Een willekeurige werkdag
Net zoals bij de eerdere secretaresses in ‘De werkdag van…’ is ook bij Petra geen werkdag hetzelfde. Daarom hierbij haar verslag van een willekeurig gekozen werkdag.

Vroege start
“Ik begin elke ochtend om 7 uur. Mijn werkplek is echt op de afdeling, tussen de verpleging in de buurt van de teampost. Onze verdieping kent vier verpleegvleugels met daarin Algemene chirurgie, Vaatchirurgie, Buikchirurgie en een afdeling voor obesitas-patiënten die een maagverkleining krijgen. Op elke vleugel werkt een secretaresse, net als ik, op de afdeling. Dat je als medisch secretaresse op de afdeling zelf werkt, gebeurt niet heel vaak. Destijds kregen we een soort pioniersplek in het ziekenhuis.
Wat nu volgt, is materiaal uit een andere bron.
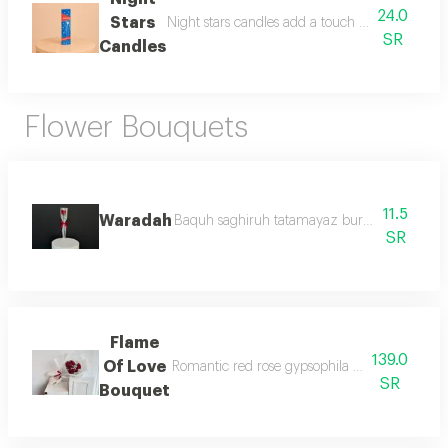
24.0
Stars
Night stars candles add a touch of elegance and
SR
Candles
Flower Bouquets
11.5
Waradah
Baquh saghiruh tatamayaz burdih wahiduh mi
SR
Flame
139.0
Of Love
Romantic red rose gypsophila bouquet a timele
SR
Bouquet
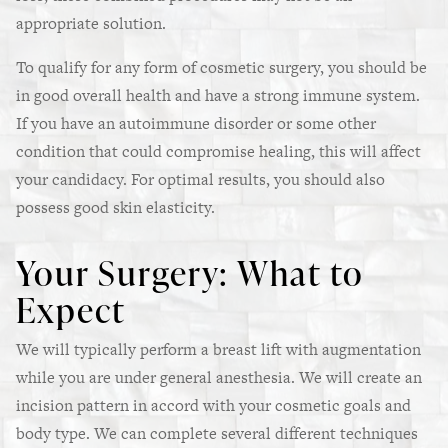
appropriate solution.
To qualify for any form of cosmetic surgery, you should be
in good overall health and have a strong immune system.
If you have an autoimmune disorder or some other
condition that could compromise healing, this will affect
your candidacy. For optimal results, you should also
possess good skin elasticity.
Your Surgery: What to
Expect
We will typically perform a breast lift with augmentation
while you are under general anesthesia. We will create an
incision pattern in accord with your cosmetic goals and
body type. We can complete several different techniques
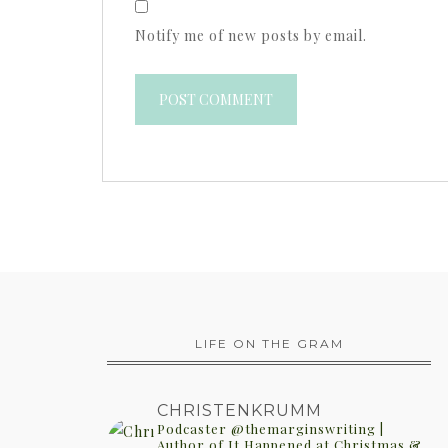
Notify me of new posts by email.
LIFE ON THE GRAM
CHRISTENKRUMM
Podcaster @themarginswriting |
Author of It Happened at Christmas &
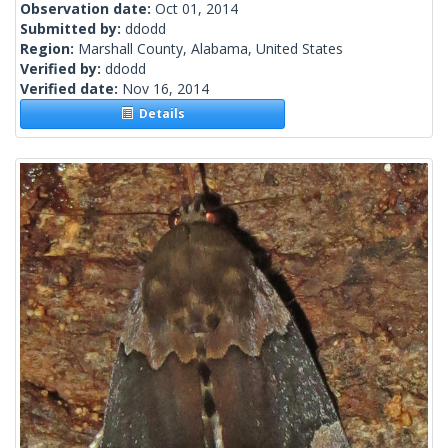
Observation date:
Oct 01, 2014
Submitted by:
ddodd
Region:
Marshall County, Alabama, United States
Verified by:
ddodd
Verified date:
Nov 16, 2014
Details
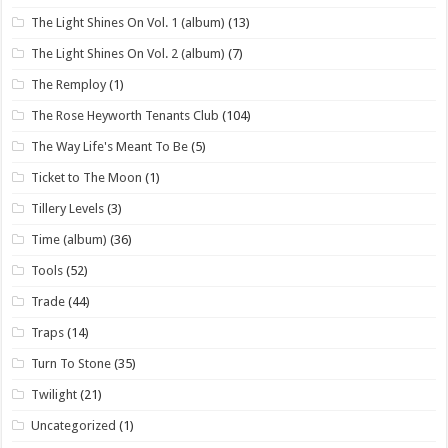
The Light Shines On Vol. 1 (album)
(13)
The Light Shines On Vol. 2 (album)
(7)
The Remploy
(1)
The Rose Heyworth Tenants Club
(104)
The Way Life's Meant To Be
(5)
Ticket to The Moon
(1)
Tillery Levels
(3)
Time (album)
(36)
Tools
(52)
Trade
(44)
Traps
(14)
Turn To Stone
(35)
Twilight
(21)
Uncategorized
(1)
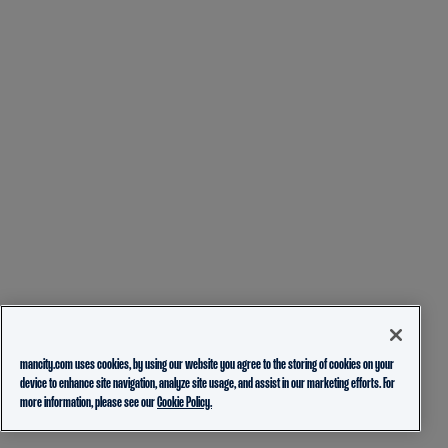
mancity.com uses cookies, by using our website you agree to the storing of cookies on your
device to enhance site navigation, analyze site usage, and assist in our marketing efforts. For
more information, please see our
Cookie Policy.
We mochten onze baan min of meer zelf vormgeven. Elke afdeling heeft haar eigenheid, maar de basis is hetzelfde. Van begin af aan heb ik werk naar me toe getrokken. Ik zit hier om de verpleegkundigen en artsen te ontlasten, dus: kom maar op met dat werk, ik regel het wel.”

8.00 uur teambespreking met artsen en verpleegkundigen
“Tussen 7.00 en 8.00 uur bereid ik de visites van de artsen voor. Elke ochtend is er wel een verrassing van patiënten die toch naar huis zijn gegaan en nieuwe patiënten die er zijn bijgekomen. Van de nieuwe patiënten lees ik alle informatie snel in. Ik zorg dat de verpleegmapjes in orde zijn en check nog even of er voor iedereen een polsbandje is. Om acht uur komen de chirurgen binnen om visite te gaan lopen. Ik zit als secretaresse bij de teambespreking tussen artsen en verpleegkundigen die aan het bedbezoek vooraf gaat. Dat is eigenlijk niet gebruikelijk. Meestal is het zo dat de verpleging dingen overdraagt aan de secretaresse en aangeeft wat zij moet doen. Ik zit er dus bij als de artsen alle patiënten met de verpleegkundigen doorspreken. Daardoor weet ik direct wat er met de mensen aan de hand is en wat ik er voor moet doen. Ik houd onder andere in de gaten wanneer patiënten die op een bepaalde manier gevoed worden, door het lab geprikt moeten worden en zorg ervoor dat bijvoorbeeld de heraanmelding voor trombosedienst geregeld wordt. Ik bereid ook de opnames voor van mensen die naar de operatie gaan. Daarbij bereid ik alles voor, zodat de arts precies weet welke consulten hij nog moet aanvragen en dat het lab geprikt wordt. Ook houd ik bij of er een internist, diëtist, geriater of welke specialist dan ook bij een patiënt moet komen, of dat er nog recepten geregeld moeten worden voor patiënten die naar huis gaan.”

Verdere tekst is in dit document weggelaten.